Tentang indahnya destinasi wisata Arung Jeram
Sungai Asahan, yang banyak diminati rafter profesional internasional. Arung
Jeram Sungai Asahan menempati posisi ketiga tersulit di dunia setelah sungai
zambesi di Afrika dan sungai Colorado di Amerika.
Ringkasan
Cerita
ANNEMIE (22 tahun), adalah warga negara Belanda, mahasiswi
Universiteit van Amsterdam, jurusan ilmu sejarah, seni dan budaya. Ia datang ke
Indonesia (Kisaran, Tanjung Balai Asahan,
Batubara) dalam rangka studi/observasi melengkapi
penyusunan tesis program S2 untuk mendapat gelar Magister Humaniora.

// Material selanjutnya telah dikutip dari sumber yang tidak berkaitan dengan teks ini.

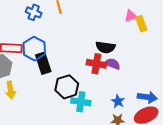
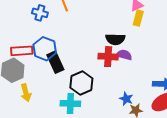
yellow rectangle: (141, 24) -> (138, 18), moved, turned 42
blue star: (118, 101) -> (126, 99), moved
cyan cross: (81, 102) -> (70, 103), moved

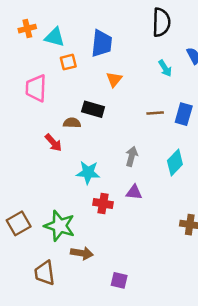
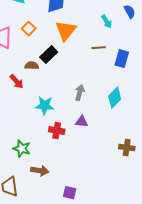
orange square: (68, 62) -> (29, 29), moved, turned -32
orange triangle: (114, 79) -> (66, 31), size x1.6
black rectangle: (93, 109) -> (49, 55), turned -60
brown line: (155, 113) -> (99, 48), moved
green star: (60, 226) -> (22, 149), size x0.7

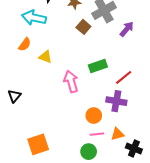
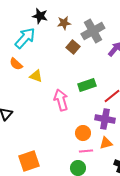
cyan arrow: (34, 18) -> (25, 38), turned 120
orange semicircle: (25, 44) -> (16, 64), turned 96
orange triangle: (117, 134) -> (106, 143), moved

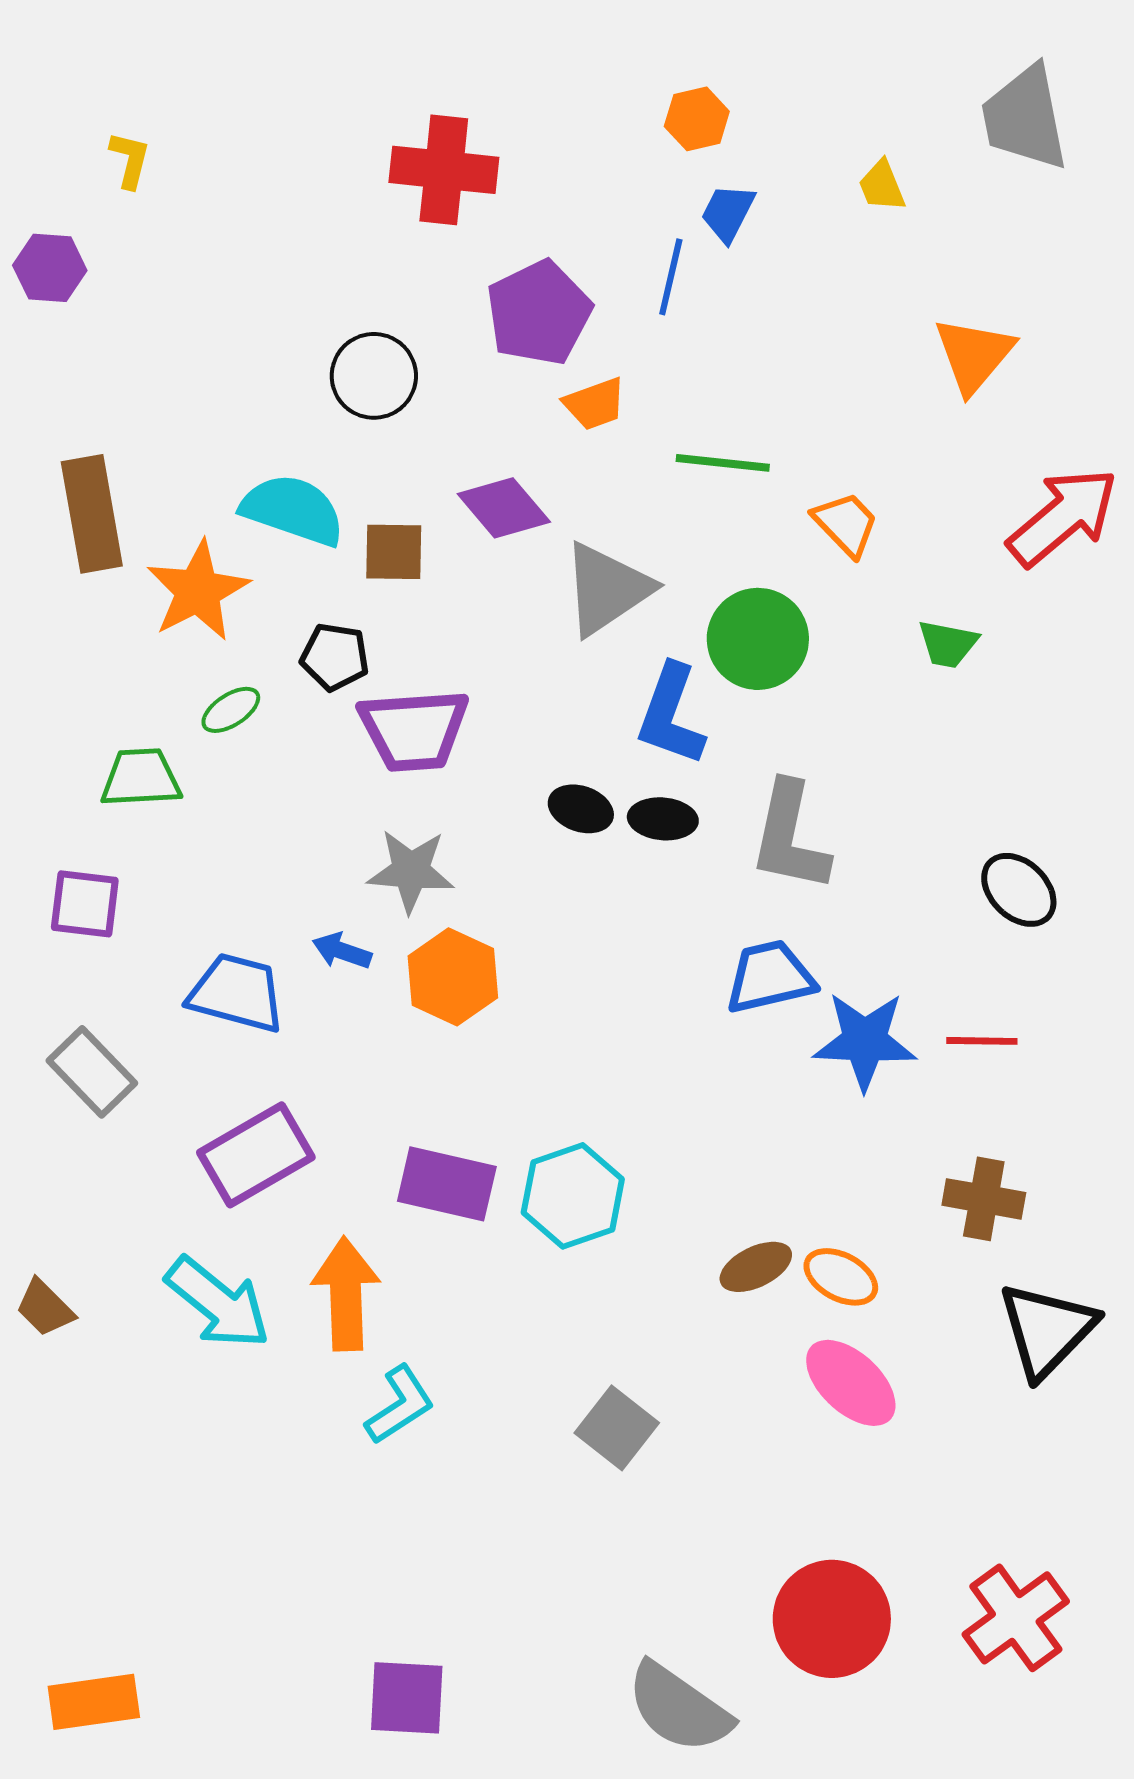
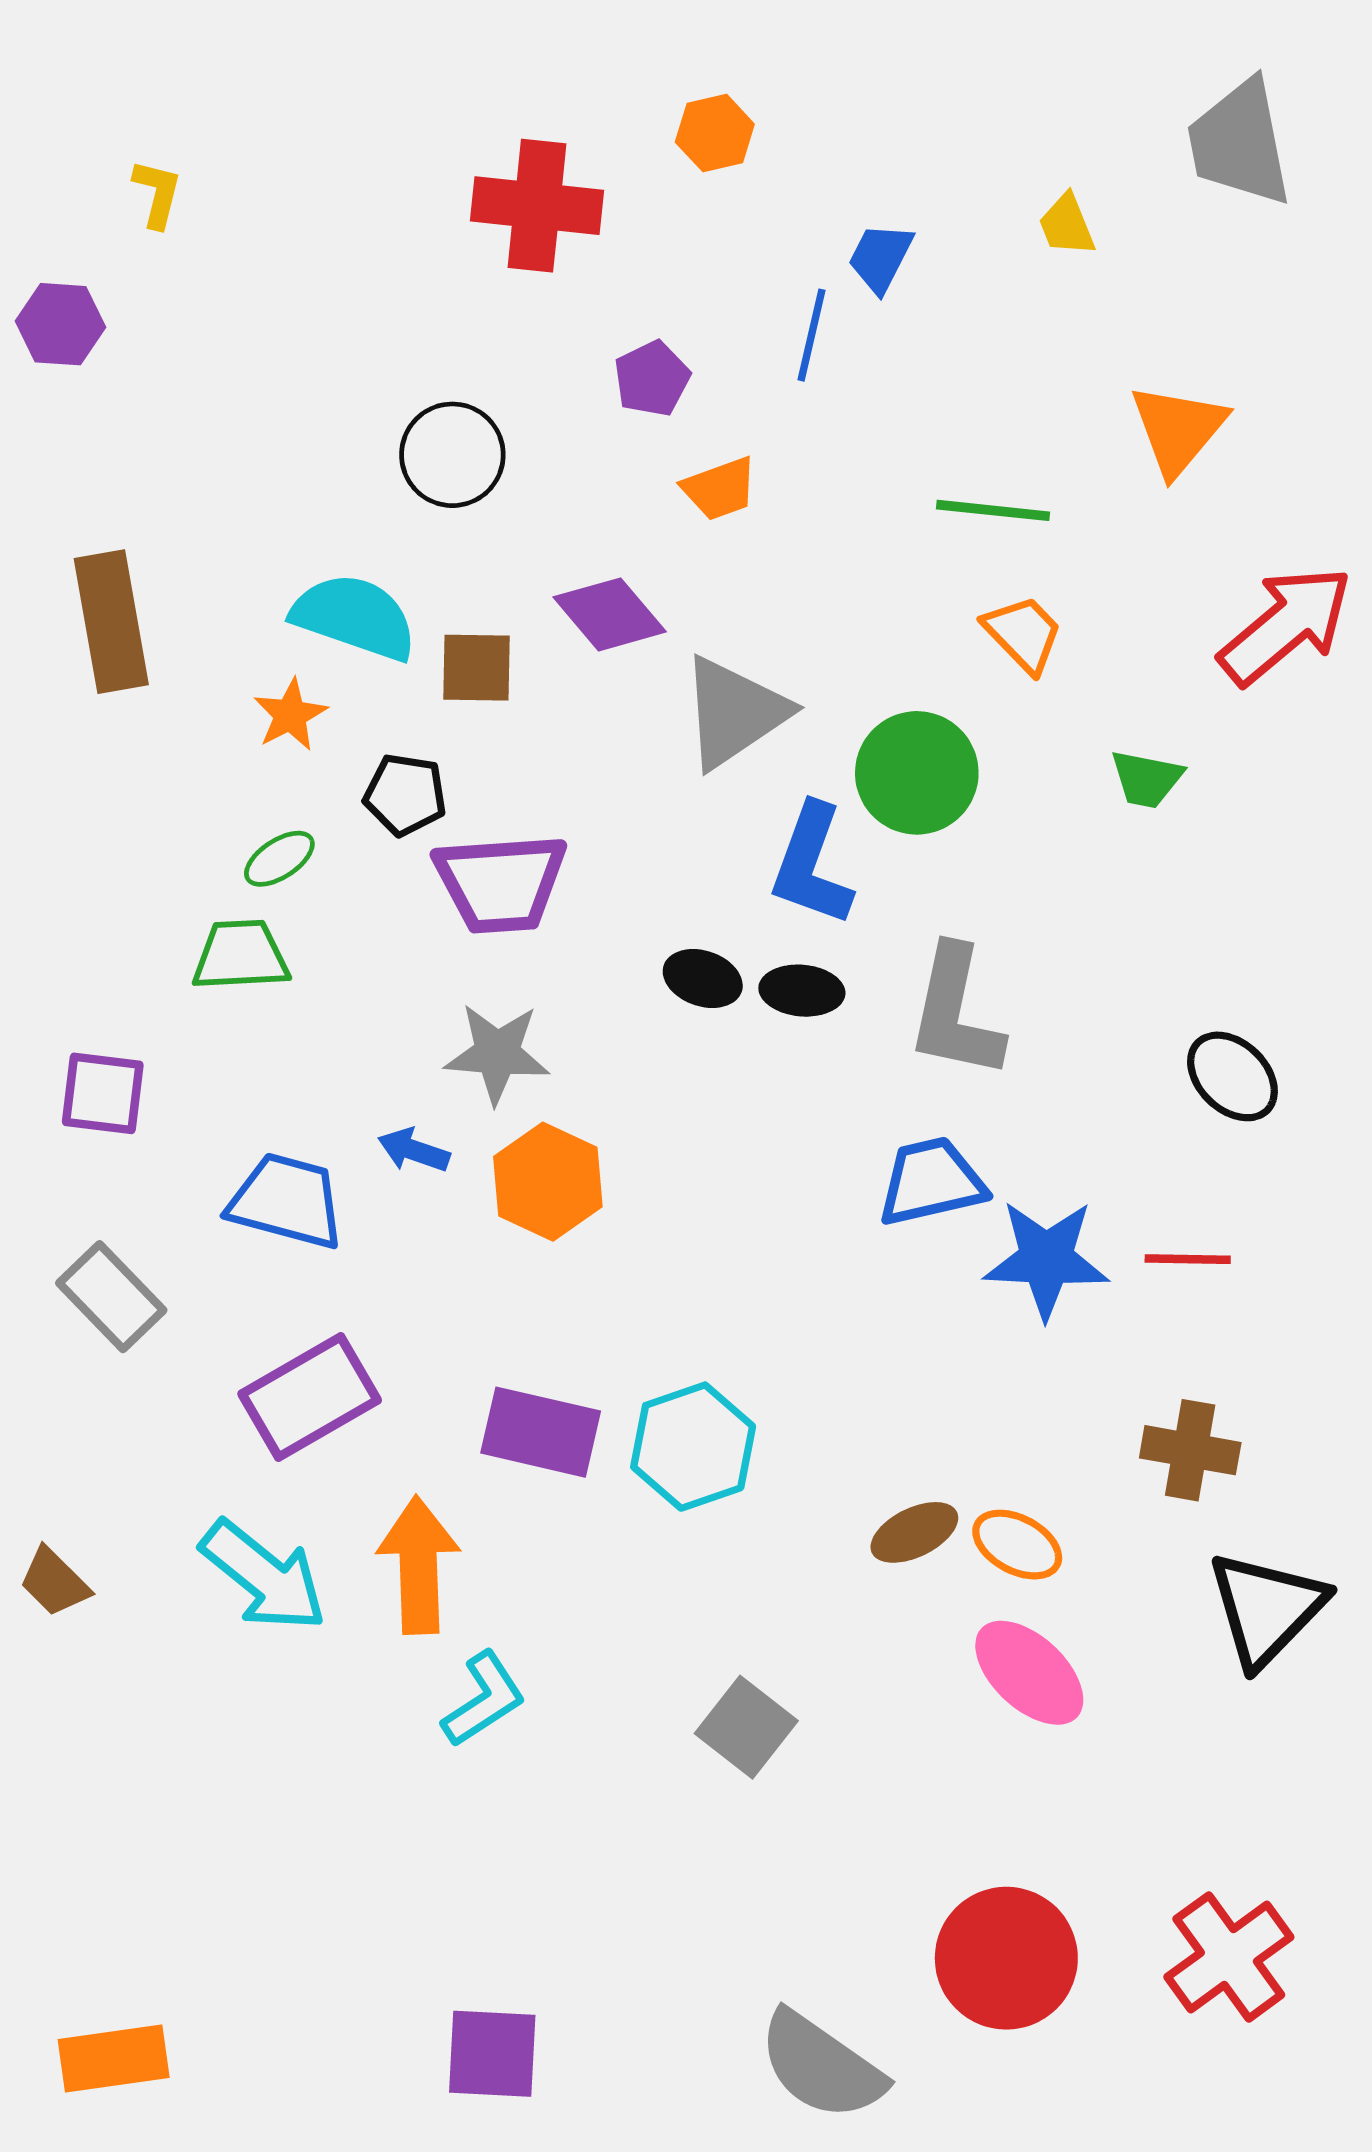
orange hexagon: (697, 119) -> (715, 133), moved
purple pentagon: (539, 313) -> (652, 379), size x0.6
green line: (723, 463) -> (993, 510), moved
orange star: (198, 591) -> (290, 715), moved, size x0.6
green trapezoid: (141, 778) -> (241, 956), moved

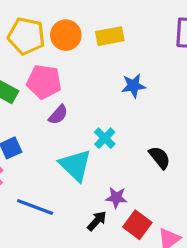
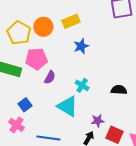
yellow pentagon: (26, 36) -> (19, 33), turned 30
blue star: (133, 86) -> (81, 46), moved
black semicircle: (160, 158) -> (119, 90), turned -35

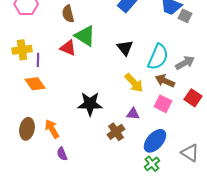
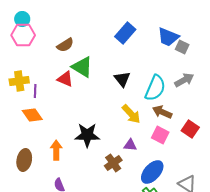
brown semicircle: (68, 14) -> (65, 45), turned -108
gray arrow: (185, 63) -> (184, 80), moved
orange arrow: (52, 129) -> (56, 150), moved, turned 30

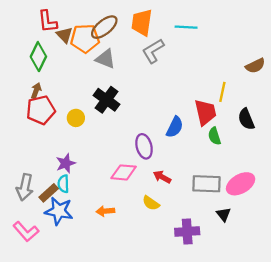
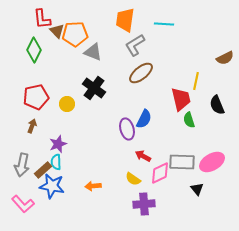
brown ellipse: (104, 27) -> (141, 73), moved
brown arrow: (36, 91) -> (32, 126), moved
blue semicircle: (175, 127) -> (144, 119), moved
pink diamond: (124, 172) -> (160, 173), moved, turned -30
purple cross: (187, 232) -> (144, 204), moved

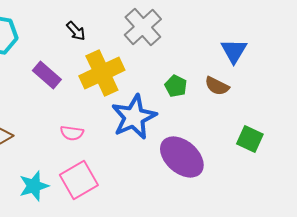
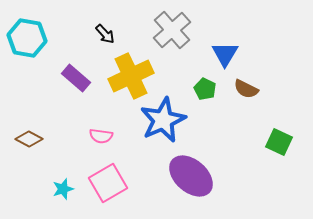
blue triangle: (234, 51) -> (225, 54), moved
purple ellipse: (182, 157) -> (191, 176), moved
cyan star: (34, 186) -> (63, 189), size x0.7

ANNEMIE tertarik dengan deskripsi
mengenai budaya suku bangsa di luar Eropa yang masih tradisional dan merupakan
sisa kebudayaan kuno. Ia ingin meneliti berbagai adat-istiadat,
sistem kepercayaan, struktur sosial dan kesenian dari berbagai suku yang
tersebar di wilayah nusantara, dari masa sebelum dan sesudah penjajahan
Belanda. Tentang kolonialisme bangsa Eropa atas
negara–negara di Afrika, dan Asia dalam usaha mencari sumber daya alam baru,
khususnya rempah-rempah yang sangat dibutuhkan masyarakat Eropa pada saat itu.
Namun
yang lebih menarik bagi ANNEMIE adalah kisah-kisah humanis dan romantik yang
dialami BELINDA VAN DIRCK, neneknya (canggah atau
piut), dimana semasa remajanya pernah tinggal di Asahan Sumatera Utara.
Begitu juga cerita tentang keelokan alam, serta budaya
masyarakatnya yang masih asli. Lebih menarik
lagi bagi ANNEMIE, adalah kisah cinta terlarang
BELINDA VAN DIRCK dengan pemuda Jawa tampan bernama KOESNO. KOESNO
adalah pemain/aktor Ludruk (Sandiwara tradisi Jawa Timur), putra dalang kondang
seni wayang kulit, sekaligus pengrajin wayang kulit.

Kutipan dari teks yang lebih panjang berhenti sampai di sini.